» **Activity**: Beginning with the line that contains "Σύγκληση Δημοτικού Συμβουλίου 01/04/26", retype the entries below exactly, ending with the line that contains "Romantische". Leave out any pictures.

» **Task material**:
________
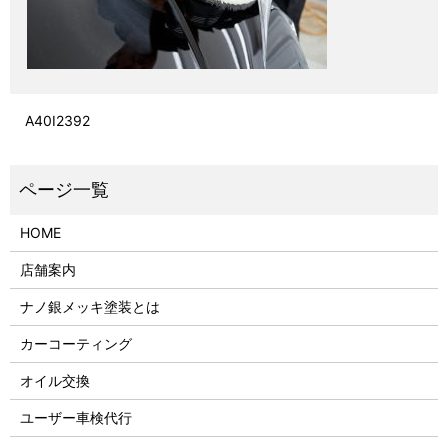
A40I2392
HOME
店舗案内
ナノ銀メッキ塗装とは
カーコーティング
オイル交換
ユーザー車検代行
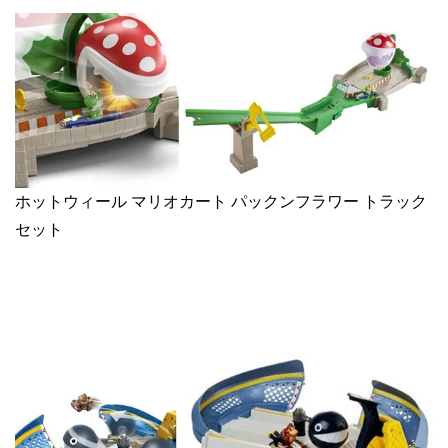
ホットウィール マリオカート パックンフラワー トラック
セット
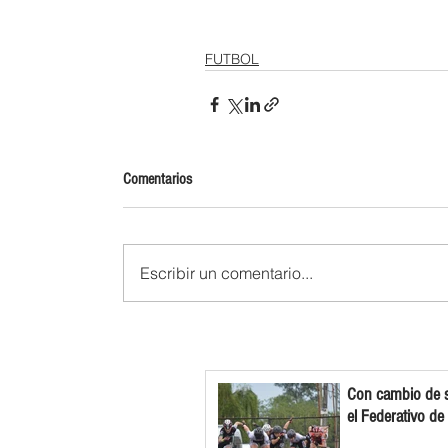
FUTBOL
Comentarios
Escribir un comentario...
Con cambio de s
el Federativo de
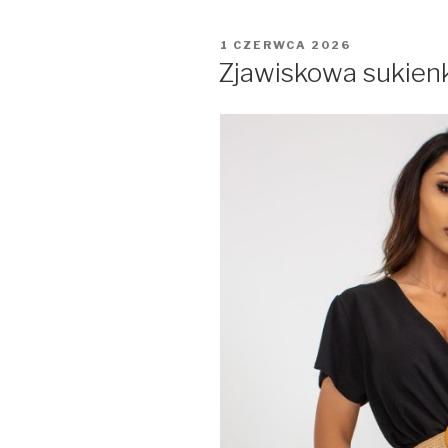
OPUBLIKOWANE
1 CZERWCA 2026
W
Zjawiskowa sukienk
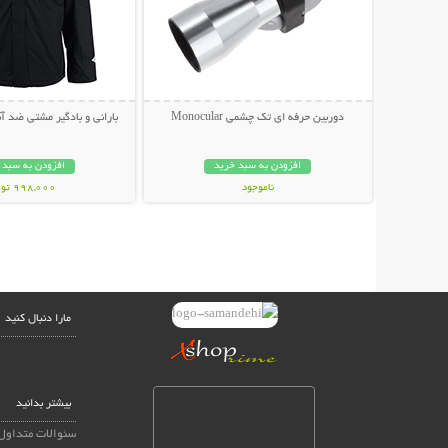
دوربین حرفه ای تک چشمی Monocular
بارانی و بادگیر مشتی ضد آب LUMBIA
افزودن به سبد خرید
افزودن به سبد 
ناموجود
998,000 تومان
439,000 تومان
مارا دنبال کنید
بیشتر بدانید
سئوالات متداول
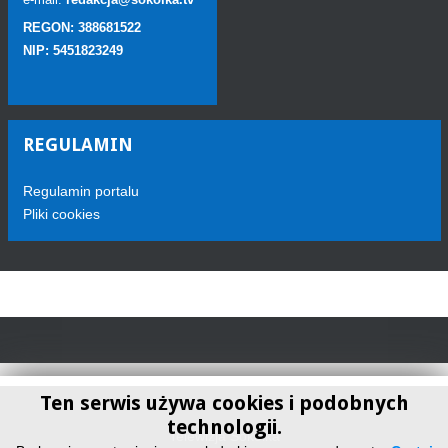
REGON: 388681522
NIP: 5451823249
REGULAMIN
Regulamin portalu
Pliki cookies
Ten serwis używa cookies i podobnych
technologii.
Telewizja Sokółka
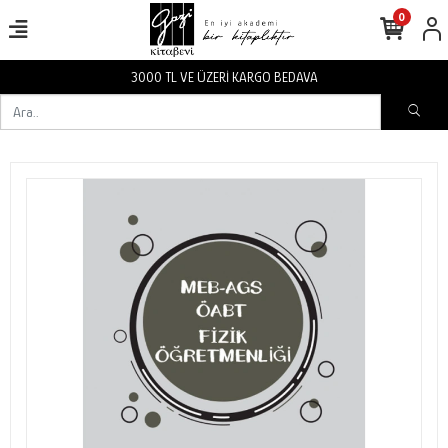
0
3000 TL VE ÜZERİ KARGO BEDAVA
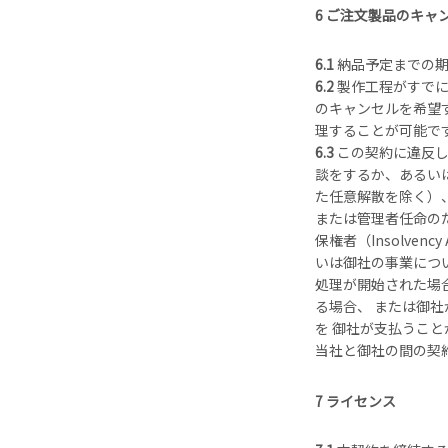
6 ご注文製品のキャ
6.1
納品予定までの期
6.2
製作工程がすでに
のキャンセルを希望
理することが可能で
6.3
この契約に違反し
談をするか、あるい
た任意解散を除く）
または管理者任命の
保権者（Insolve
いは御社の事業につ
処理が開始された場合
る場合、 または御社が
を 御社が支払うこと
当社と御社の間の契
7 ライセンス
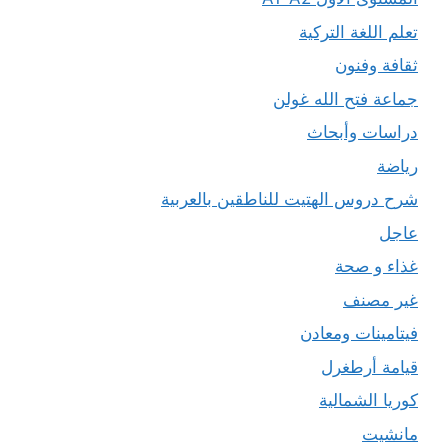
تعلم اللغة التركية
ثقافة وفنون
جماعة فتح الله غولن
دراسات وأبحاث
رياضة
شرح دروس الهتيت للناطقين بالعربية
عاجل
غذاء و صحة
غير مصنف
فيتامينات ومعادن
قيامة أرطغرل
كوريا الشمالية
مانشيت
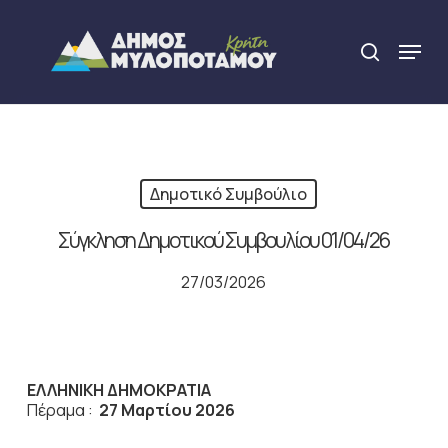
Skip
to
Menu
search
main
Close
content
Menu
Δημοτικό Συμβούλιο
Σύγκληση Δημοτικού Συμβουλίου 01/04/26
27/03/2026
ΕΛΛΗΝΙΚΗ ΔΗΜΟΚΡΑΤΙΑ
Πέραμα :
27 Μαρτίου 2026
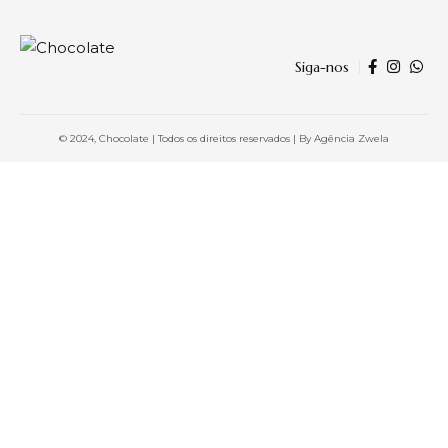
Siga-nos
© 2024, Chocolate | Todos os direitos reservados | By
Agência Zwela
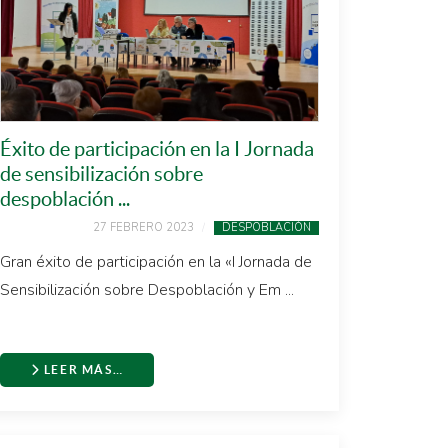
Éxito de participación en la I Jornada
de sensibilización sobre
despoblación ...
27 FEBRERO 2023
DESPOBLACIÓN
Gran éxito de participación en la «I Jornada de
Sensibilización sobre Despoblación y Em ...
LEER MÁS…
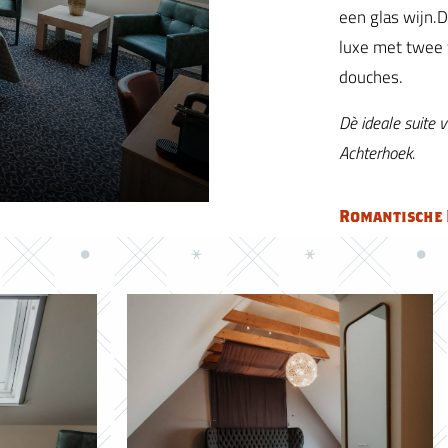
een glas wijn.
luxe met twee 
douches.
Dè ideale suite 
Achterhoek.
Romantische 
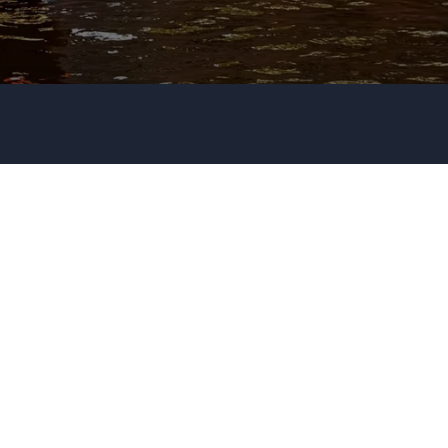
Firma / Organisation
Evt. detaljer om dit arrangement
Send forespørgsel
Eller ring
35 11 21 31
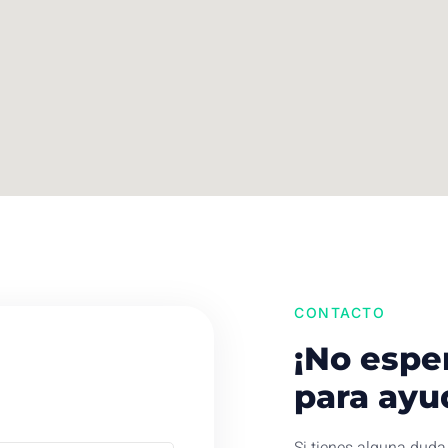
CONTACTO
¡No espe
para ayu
________
» **Written answer**:
Σύγκληση Δημοτικού Συμβουλίου 01/04/26
27/03/2026
ΕΛΛΗΝΙΚΗ ΔΗΜΟΚΡΑΤΙΑ
Πέραμα :
27 Μαρτίου 2026
Siga-nos
© 2024, Chocolate | Todos os direitos reservados | By
Agência Zwela
Éxito de participación en la I Jornada
de sensibilización sobre
despoblación ...
27 FEBRERO 2023
DESPOBLACIÓN
Gran éxito de participación en la «I Jornada de
Sensibilización sobre Despoblación y Em ...
LEER MÁS…
een glas wijn.
luxe met twee 
douches.
Dè ideale suite 
Achterhoek.
Romantische 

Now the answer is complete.